The Fairbanks Gallery, 220 S.W. 26th St., is open 8 a.m. to 5 p.m., Monday through Friday. Admission is free. The gallery will stay open until 8 p.m. on Feb. 16 and refreshments will be served as part of the Corvallis Arts Walk.

Gilley is a multi-disciplinary artist and educator. His work has been exhibited nationally and internationally at venues including Tetem Kunstruimte, Enshchede, Netherlands; EastWestProject, Berlin; MARC, Kivik, Sweden; Suyama Space, Seattle; Las Belfry, New York; the Art Museum of South Texas and in various Portland locations.

Gilley's studio process involves randomly laying down multiple, slightly varied laser lines across a darkened room. Each line uniquely adjusts to the physical variations of the room and the objects housed within it. This creates unique and colorful sprites that, when viewed in chorus, point to an architecture existing in an alternate dimension.

Sheridan is a multi-disciplinary artist who paints an archetypal narrative drawing inspiration from science, the occult and folklore. His work explores the dual nature of our contemporary existence, advocating for improvement while living in a state of constant decay.

Sheridan's cartoons are anecdotes on contemporary issues, social tics, psychological minutiae and the environment. They have been recognized by the Society of Professional Journalists and featured in Creative Loafing, The Tampa Bay Times, The South Florida Sun-Sentinel and the Portland Mercury.

Sheridan employs a reparative process of line-making, in which every mark is a slight variation of its predecessors. This semi-random process denies pre-conception outright. The outcome is a visual imprint of the artist's experience over the course of a specific moment in time. 

The exhibition, titled "Darwin Machine," is curated by Fairbanks Gallery Coordinator Andrew Nigon.

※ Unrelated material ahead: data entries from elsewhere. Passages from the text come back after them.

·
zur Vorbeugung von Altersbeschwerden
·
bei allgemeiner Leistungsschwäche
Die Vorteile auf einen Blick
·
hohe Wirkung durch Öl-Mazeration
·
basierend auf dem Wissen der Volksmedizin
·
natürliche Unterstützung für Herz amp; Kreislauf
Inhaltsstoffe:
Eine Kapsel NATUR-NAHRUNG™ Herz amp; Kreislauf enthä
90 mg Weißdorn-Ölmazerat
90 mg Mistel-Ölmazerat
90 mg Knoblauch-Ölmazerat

The name is derived from a 1987 article by William H. Calvin, titled "The Brain as a Darwin Machine," describing how the human brain arrives at complex conclusions through a natural selection process where many slightly varied random possibilities compete against one another to be the most effective.

Within a millisecond, a winning solution is elected, implemented and finally catalogued into a long chain of memories and experiences used to choose future winners. Every decision made affects our neurological hardware and so affects all future decisions. Nigon described the studio practices of Gilley and Sheridan as Darwin Machines.